Saved data entries:
..........

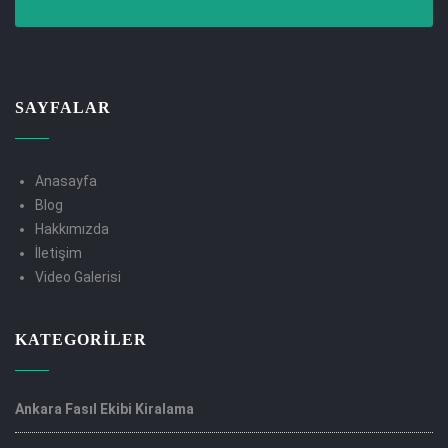
SAYFALAR
Anasayfa
Blog
Hakkımızda
İletişim
Video Galerisi
KATEGORILER
Ankara Fasıl Ekibi Kiralama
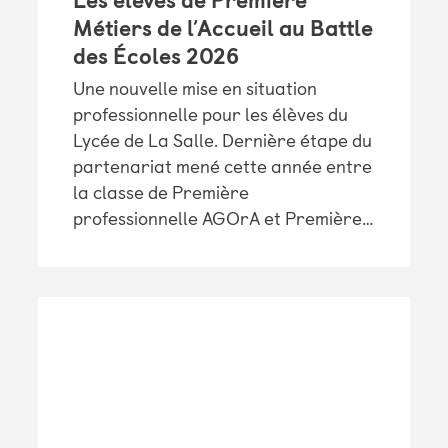
Les élèves de Première
Métiers de l’Accueil au Battle
des Écoles 2026
Une nouvelle mise en situation
professionnelle pour les élèves du
Lycée de La Salle. Dernière étape du
partenariat mené cette année entre
la classe de Première
professionnelle AGOrA et Première…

..........

What is being asked:
Your task is to repeat, word for word and with no picture, every line from the one that contains "Ankara Fasıl Ekibi Kiralama" through the last line of the data.

Response to this task:
Ankara Fasıl Ekibi Kiralama
Les élèves de Première
Métiers de l’Accueil au Battle
des Écoles 2026
Une nouvelle mise en situation
professionnelle pour les élèves du
Lycée de La Salle. Dernière étape du
partenariat mené cette année entre
la classe de Première
professionnelle AGOrA et Première…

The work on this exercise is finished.